In collaboration with Dr. Bence Ölveczky’s lab at Harvard, we have been building models to understand the result that motor cortex is necessary for the learning but not for the execution of complex behavior, while thalamus and striatum are necessary for both learning and execution. We have shown that if the connections between cortex and striatum learn relatively quickly using a supervised or reinforcement learning rule, while those between thalamus and striatum learn relatively slowly using a simple Hebbian learning rule, then the thalamic inputs to striatum will learn to mimic the cortical inputs during repetition of the same behavior. This results in transfer of control from cortex to thalamus. Recently, Dr. Ölveczky and colleagues have shown that when animals learn multiple similar complex behaviors, transfer of control from motor cortex to thalamus is no longer successful. Our current modeling efforts show that there is an intrinsic tradeoff in motor learning between flexibility and robustness and that interference of control transfer occurs when, for a given task, flexibility is prioritied.
Historically, neuroscience has played a large influence on the development of AI, mostly famously by inspiring the core architectures of the neural networks that underpin the ongoing machine learning revolution. We believe that there is much more that biologically intelligent systems can teach AI and that a path towards elicidating this is through the development of virutal embodied agents that are trained to accurately recapitulate the detailed behaviors of in vivo animals. This line of thinking is well captured by a 1988 quote from AI pioneer Hans Moravec, who said that abstract thought “is a new trick, perhaps less than 100 thousand years old…effective only because it is supported by this much older and much more powerful, though usually unconscious, sensorimotor knowledge.” To this end, we are developing a platform for virtual rodent neuroscience that will allow us to carefully and exhaustively probe the mechanisms by which animal brains produce ethologically adaptive behaviors.

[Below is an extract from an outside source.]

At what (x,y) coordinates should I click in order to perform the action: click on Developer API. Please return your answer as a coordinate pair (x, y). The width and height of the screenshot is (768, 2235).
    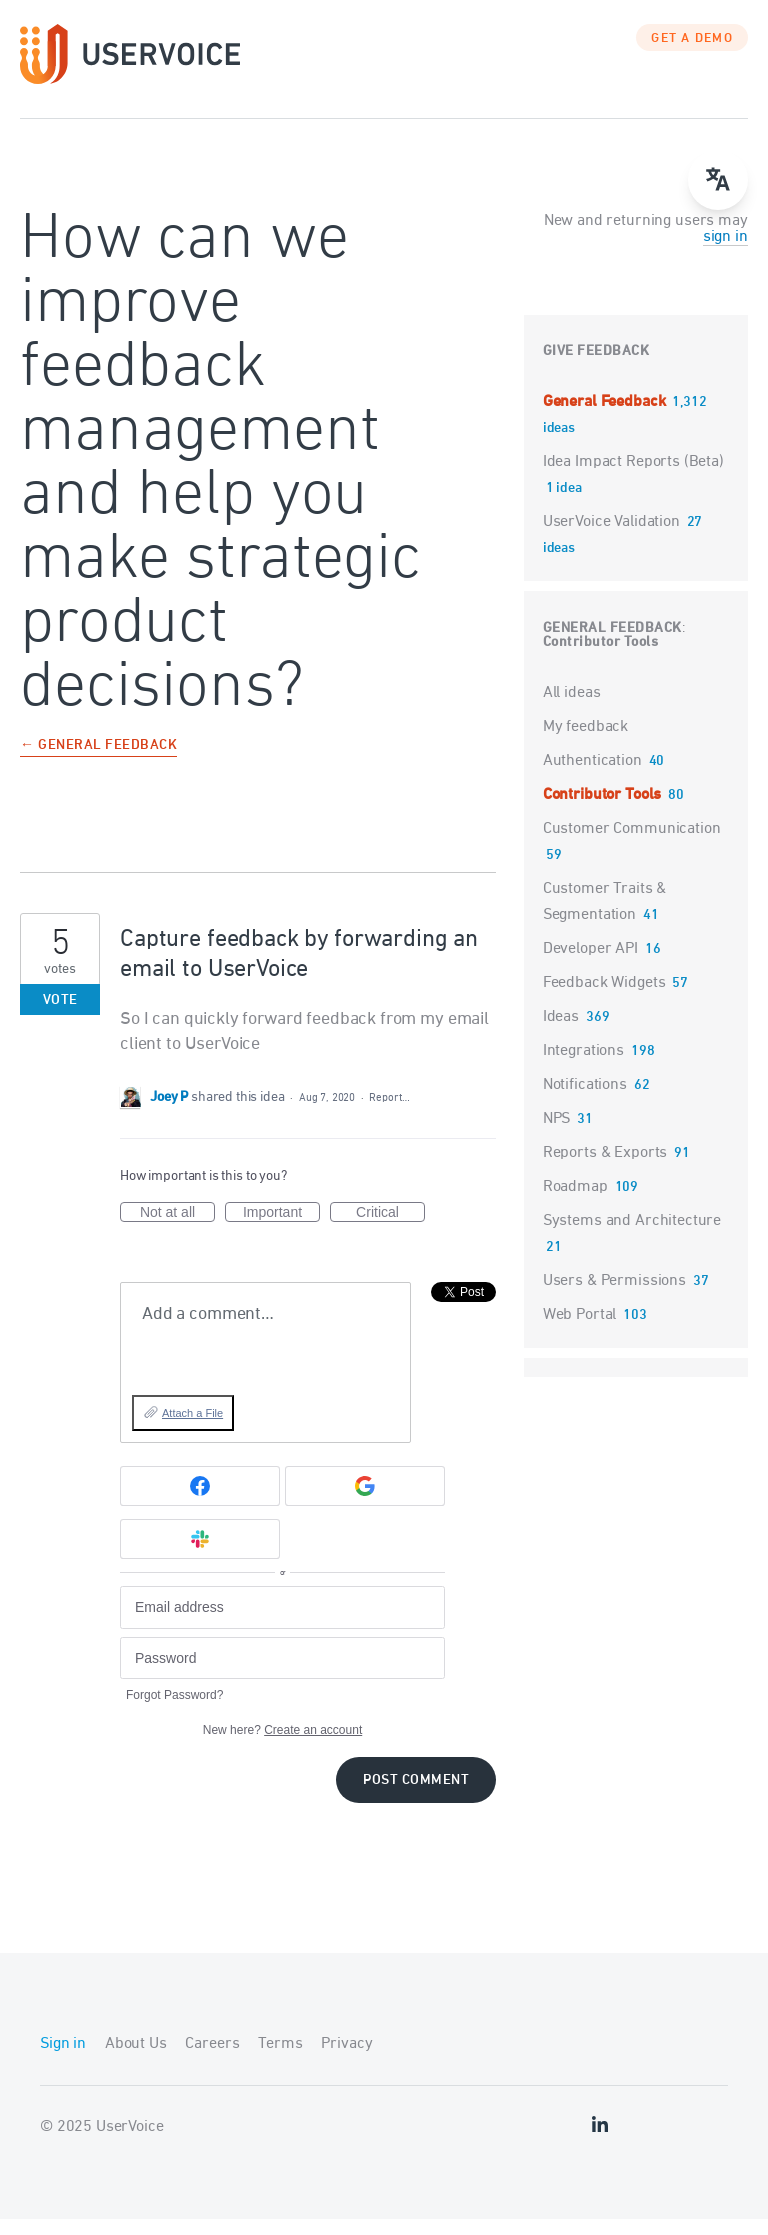
    Looking at the image, I should click on (590, 964).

Moreover, this platform also serves to advance basic questions in neuroscience by allowing for virtual experiments to be performed that can compliment ones in the lab. A cycle of virtual neuroscience predictions, experimental testing, and updated models can ultimately result in a robust testbed in which high fidelity experiments can be conducted at scale to vastly accelerate the pace of neuroscience research.

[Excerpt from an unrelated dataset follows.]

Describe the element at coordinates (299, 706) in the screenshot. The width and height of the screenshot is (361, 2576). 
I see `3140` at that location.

Historically, neural recordings are analyzed by aligning data to experimentally known times (e.g., stimulus onset, movement onset, etc.). However, given that motivational and attentional features are not clearly accessible behaviorally, and that computations may have variable durations from trial to trial, it is possible that there exist multiple internally relevant times that strongly influence neural responses. We seek to develop tools to infer these internally relevant times and thus potentially provide more complete characterizations of neural responses.
I have recently been involved in the founding and development of two external organizations with this as part of their missions. Herophilus, Inc., a for-profit drug development entity, applies systems neuroscience and machine learning to patient-derived human cerebral organoids for the discovery of novel disease phenotypes and drug treatments for complex neuropsychiatric disorders. This effort has led to multiple biological and technological advances thus far. Neuromatch, Inc., founded in response to the Covid pandemic, is a not-for-profit conference and summer school organization that bring high-quality zero-cost access to neuroscience education to students globally. In 2020, our summer school enrolled 2000 students; in 2021, 4000 students.